Page images and extracted text:
Start of Block

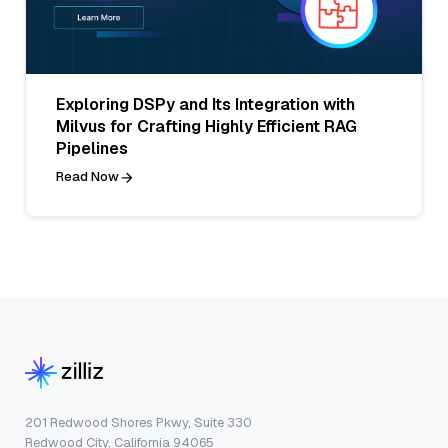
Exploring DSPy and Its Integration with
Milvus for Crafting Highly Efficient RAG
Pipelines
Read Now
201 Redwood Shores Pkwy, Suite 330
Redwood City, California 94065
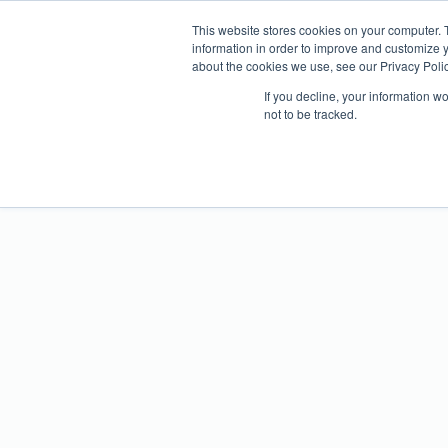
WHY ATTE
This website stores cookies on your computer. 
information in order to improve and customize y
about the cookies we use, see our Privacy Polic
If you decline, your information w
not to be tracked.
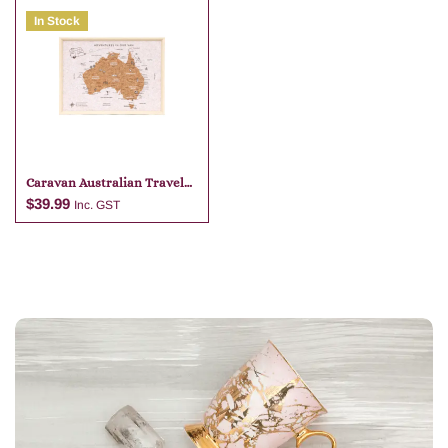
In Stock
Add to cart
Add to cart
Caravan Australian Travel
Map
$
39.99
Inc. GST
Add to cart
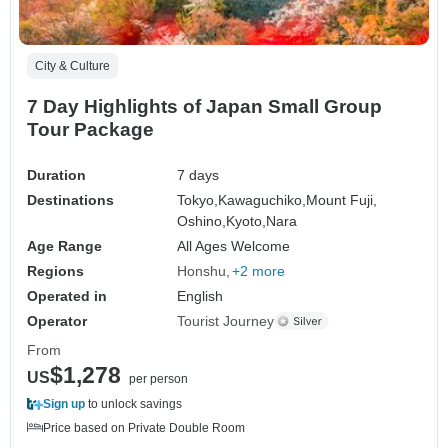
City & Culture
7 Day Highlights of Japan Small Group
Tour Package
Duration
7 days
Destinations
Tokyo,
Kawaguchiko,
Mount Fuji,
Oshino,
Kyoto,
Nara
Age Range
All Ages Welcome
Regions
Honshu
+2 more
Operated in
English
Operator
Tourist Journey
From
$1,278
US
per person
Sign up
to unlock savings
Price based on Private Double Room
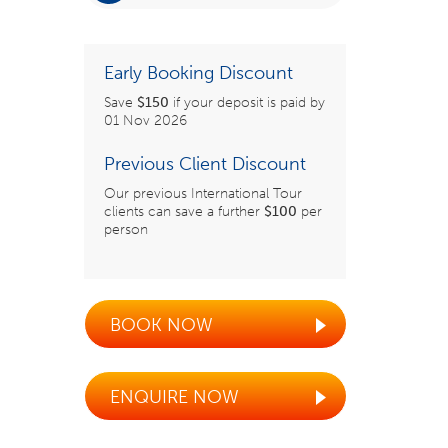
Early Booking Discount
Save
$150
if your deposit is paid by
01 Nov 2026
Previous Client Discount
Our previous International Tour
clients can save a further
$100
per
person
BOOK NOW
ENQUIRE NOW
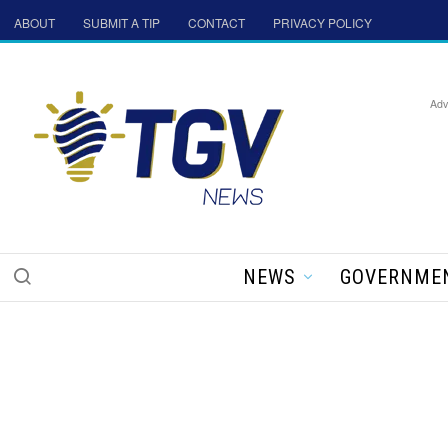
ABOUT
SUBMIT A TIP
CONTACT
PRIVACY POLICY
Adv
NEWS
GOVERNME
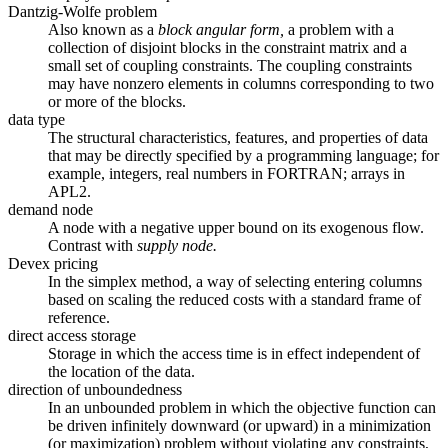
Dantzig-Wolfe problem
Also known as a
block angular form,
a problem with a
collection of disjoint blocks in the constraint matrix and a
small set of coupling constraints. The coupling constraints
may have nonzero elements in columns corresponding to two
or more of the blocks.
data type
The structural characteristics, features, and properties of data
that may be directly specified by a programming language; for
example, integers, real numbers in FORTRAN; arrays in
APL2.
demand node
A node with a negative upper bound on its exogenous flow.
Contrast with
supply node.
Devex pricing
In the simplex method, a way of selecting entering columns
based on scaling the reduced costs with a standard frame of
reference.
direct access storage
Storage in which the access time is in effect independent of
the location of the data.
direction of unboundedness
In an unbounded problem in which the objective function can
be driven infinitely downward (or upward) in a minimization
(or maximization) problem without violating any constraints,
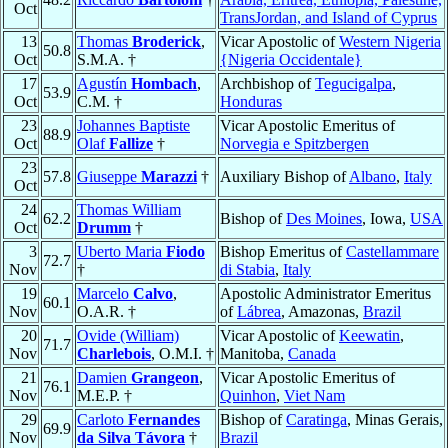
Oct
TransJordan, and Island of Cyprus
13
Thomas
Broderick
,
Vicar Apostolic of
Western Nigeria
50.8
Oct
S.M.A. †
{Nigeria Occidentale}
17
Agustín
Hombach
,
Archbishop of
Tegucigalpa
,
53.9
Oct
C.M. †
Honduras
23
Johannes Baptiste
Vicar Apostolic Emeritus of
88.9
Oct
Olaf
Fallize
†
Norvegia e Spitzbergen
23
57.8
Giuseppe
Marazzi
†
Auxiliary Bishop of
Albano
,
Italy
Oct
24
Thomas William
62.2
Bishop of
Des Moines
, Iowa,
USA
Oct
Drumm
†
3
Uberto Maria
Fiodo
Bishop Emeritus of
Castellammare
72.7
Nov
†
di Stabia
,
Italy
19
Marcelo
Calvo
,
Apostolic Administrator Emeritus
60.1
Nov
O.A.R. †
of
Lábrea
, Amazonas,
Brazil
20
Ovide (William)
Vicar Apostolic of
Keewatin
,
71.7
Nov
Charlebois
, O.M.I. †
Manitoba,
Canada
21
Damien
Grangeon
,
Vicar Apostolic Emeritus of
76.1
Nov
M.E.P. †
Quinhon
,
Viet Nam
29
Carloto
Fernandes
Bishop of
Caratinga
, Minas Gerais,
69.9
Nov
da Silva Távora
†
Brazil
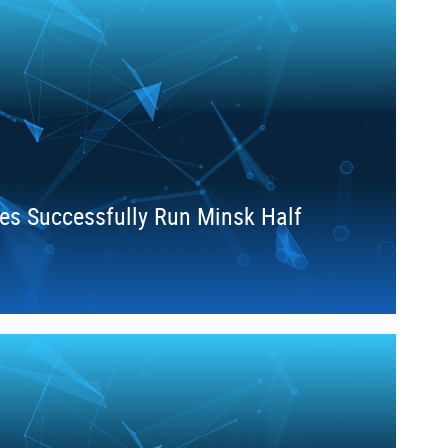
es Successfully Run Minsk Half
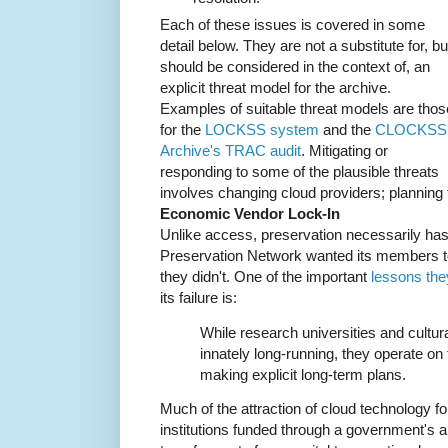
Each of these issues is covered in some
detail below. They are not a substitute for, bu
should be considered in the context of, an
explicit threat model for the archive.
Examples of suitable threat models are thos
for the
LOCKSS system
and the
CLOCKSS
Archive's TRAC audit
. Mitigating or
responding to some of the plausible threats
involves changing cloud providers; planning f
Economic Vendor Lock-In
Unlike access, preservation necessarily has 
Preservation Network wanted its members 
they didn't. One of the important
lessons the
its failure is:
While research universities and cultural
innately long-running, they operate on t
making explicit long-term plans.
Much of the attraction of cloud technology fo
institutions funded through a government's a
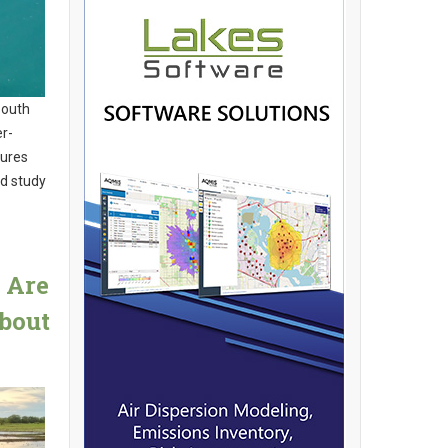
South
er-
tures
ed study
 Are
bout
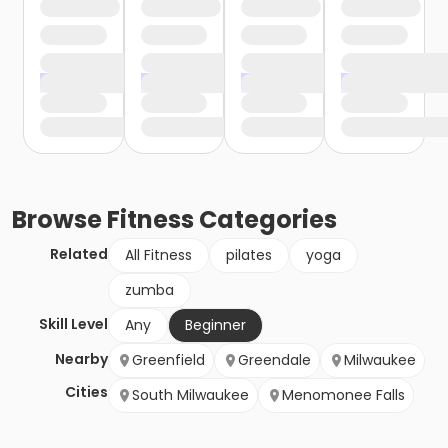
Browse
Fitness
Categories
Related
All Fitness
pilates
yoga
zumba
Skill Level
Any
Beginner
Nearby
Greenfield
Greendale
Milwaukee
Cities
South Milwaukee
Menomonee Falls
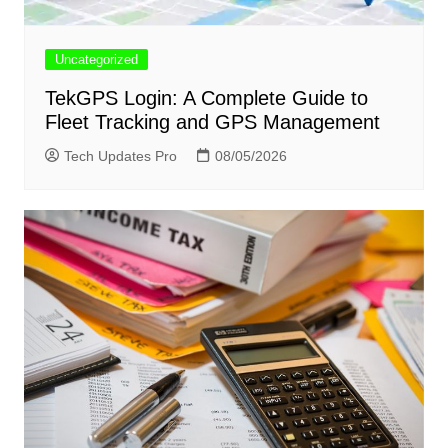
Uncategorized
TekGPS Login: A Complete Guide to
Fleet Tracking and GPS Management
Tech Updates Pro
08/05/2026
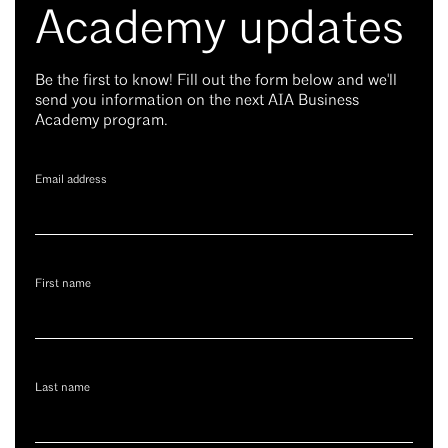
Academy updates
Be the first to know! Fill out the form below and we'll
send you information on the next AIA Business
Academy program.
Email address
First name
Last name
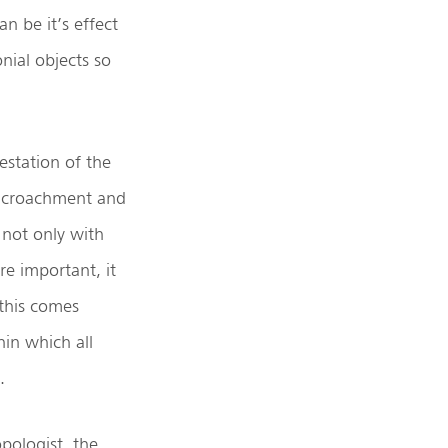
n be it’s effect
nial objects so
estation of the
 encroachment and
 not only with
re important, it
 this comes
in which all
.
opologist, the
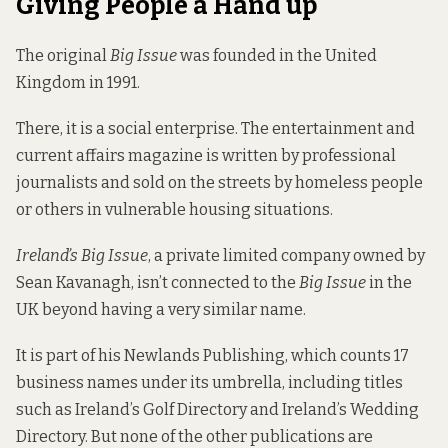
Giving People a Hand up
The original
Big Issue
was founded in the United
Kingdom in 1991.
There, it is a social enterprise. The
entertainment and
current affairs magazine
is written by professional
journalists and sold on the streets by homeless people
or others in vulnerable housing situations.
Ireland’s Big Issue
, a private limited company owned by
Sean Kavanagh, isn’t connected to the
Big Issue
in the
UK beyond having a very similar name.
It is part of his Newlands Publishing, which counts 17
business names under its umbrella, including titles
such as Ireland’s Golf Directory and Ireland’s Wedding
Directory. But none of the other publications are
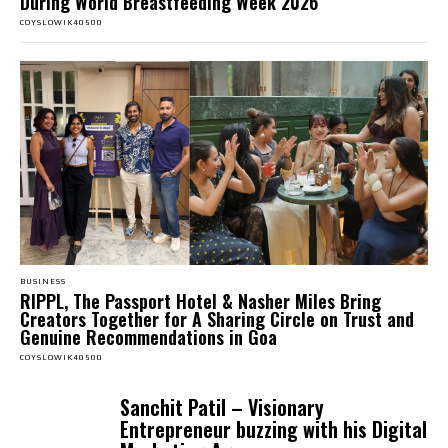
During World Breastfeeding Week 2026
COYSLOWIK40500
BUSINESS
RIPPL, The Passport Hotel & Nasher Miles Bring
Creators Together for A Sharing Circle on Trust and
Genuine Recommendations in Goa
COYSLOWIK40500
Sanchit Patil – Visionary
Entrepreneur buzzing with his Digital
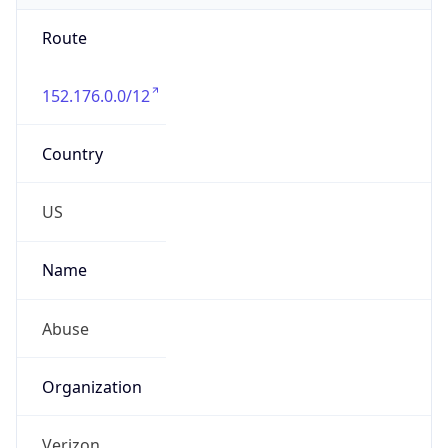
Route
152.176.0.0/12
Country
US
Name
Abuse
Organization
Verizon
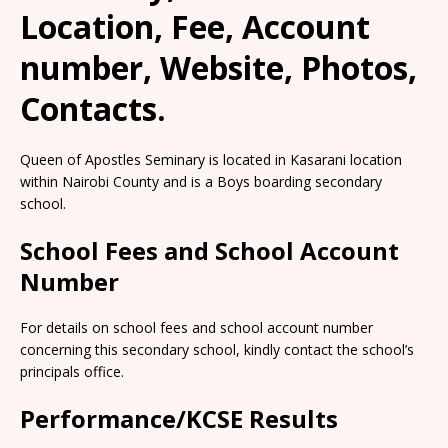
Location, Fee, Account
number, Website, Photos,
Contacts.
Queen of Apostles Seminary is located in Kasarani location
within Nairobi County and is a Boys boarding secondary
school.
School Fees and School Account
Number
For details on school fees and school account number
concerning this secondary school, kindly contact the school’s
principals office.
Performance/KCSE Results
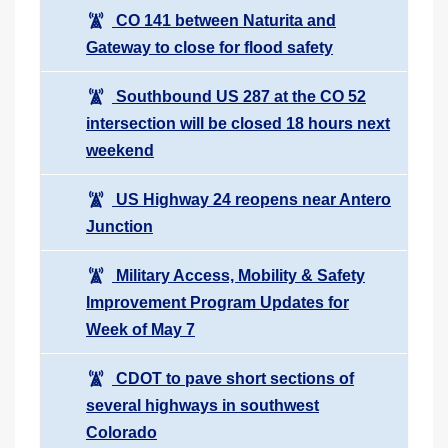
CO 141 between Naturita and
Gateway to close for flood safety
Southbound US 287 at the CO 52
intersection will be closed 18 hours next
weekend
US Highway 24 reopens near Antero
Junction
Military Access, Mobility & Safety
Improvement Program Updates for
Week of May 7
CDOT to pave short sections of
several highways in southwest
Colorado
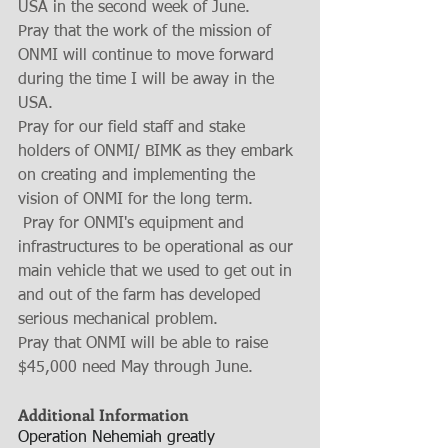
USA in the second week of June.
Pray that the work of the mission of 
ONMI will continue to move forward 
during the time I will be away in the 
USA.
Pray for our field staff and stake 
holders of ONMI/ BIMK as they embark 
on creating and implementing the 
vision of ONMI for the long term.  
 Pray for ONMI's equipment and 
infrastructures to be operational as our 
main vehicle that we used to get out in 
and out of the farm has developed 
serious mechanical problem. 
Pray that ONMI will be able to raise 
$45,000 need May through June. 
Additional Information
Operation Nehemiah greatly 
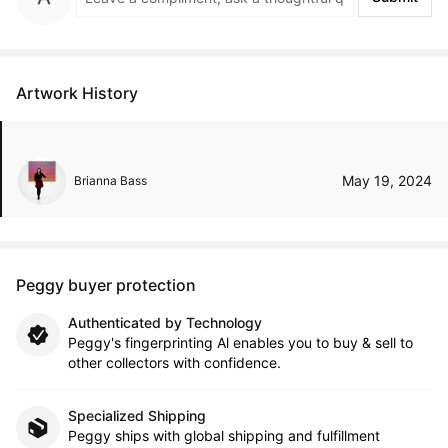
Artwork History
May 19, 2024
Brianna Bass
Peggy buyer protection
Authenticated by Technology
Peggy's fingerprinting Al enables you to buy & sell to
other collectors with confidence.
Specialized Shipping
Peggy ships with global shipping and fulfillment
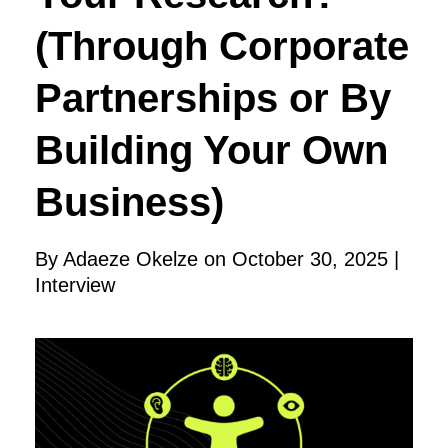
(Through Corporate
Partnerships or By
Building Your Own
Business)
By Adaeze Okelze on October 30, 2025 |
Interview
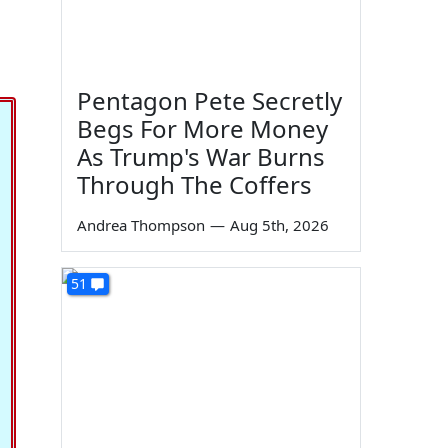
Pentagon Pete Secretly
Begs For More Money
As Trump's War Burns
Through The Coffers
Andrea Thompson
—
Aug 5th, 2026
51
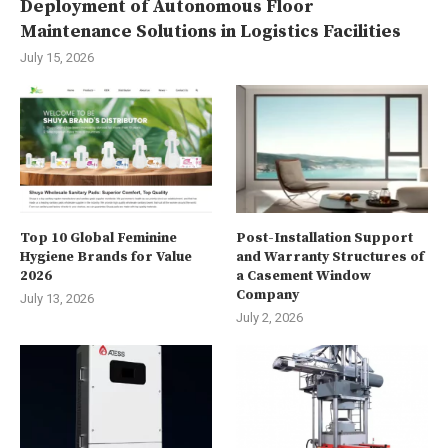
Deployment of Autonomous Floor
Maintenance Solutions in Logistics Facilities
July 15, 2026
Top 10 Global Feminine
Post-Installation Support
Hygiene Brands for Value
and Warranty Structures of
2026
a Casement Window
Company
July 13, 2026
July 2, 2026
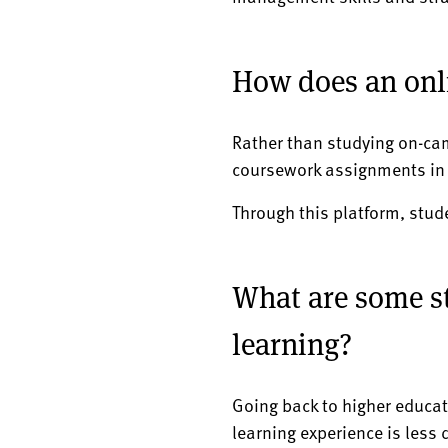
How does an onl
Rather than studying on-ca
coursework assignments in a
Through this platform, stud
What are some st
learning?
Going back to higher educati
learning experience is less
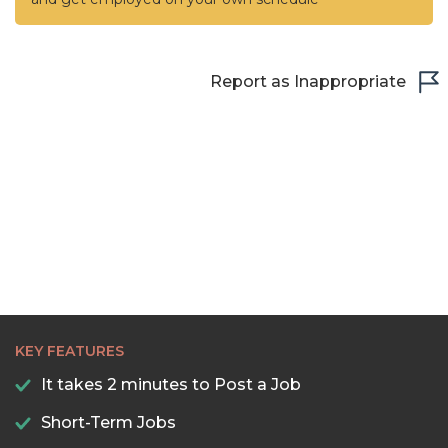
Report as Inappropriate
KEY FEATURES
It takes 2 minutes to Post a Job
Short-Term Jobs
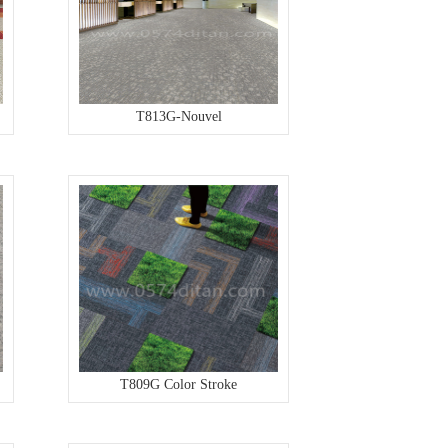
T813G-Nouvel
T809G Color Stroke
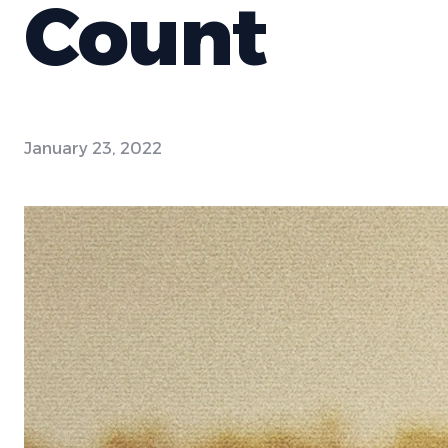
Count
January 23, 2022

End of Block

Task directions.
Nothing but the lines from the one holding "Maintenance Solutions in Logistics Facilities" through the final line of the records above belongs in the answer, each retyped exactly; omit the pictures.

Task output.
Maintenance Solutions in Logistics Facilities
July 15, 2026
Top 10 Global Feminine
Post-Installation Support
Hygiene Brands for Value
and Warranty Structures of
2026
a Casement Window
Company
July 13, 2026
July 2, 2026
How does an onl
Rather than studying on-ca
coursework assignments in a
Through this platform, stud
What are some st
learning?
Going back to higher educati
learning experience is less
Report as Inappropriate
KEY FEATURES
It takes 2 minutes to Post a Job
Short-Term Jobs
T813G-Nouvel
T809G Color Stroke
Count
January 23, 2022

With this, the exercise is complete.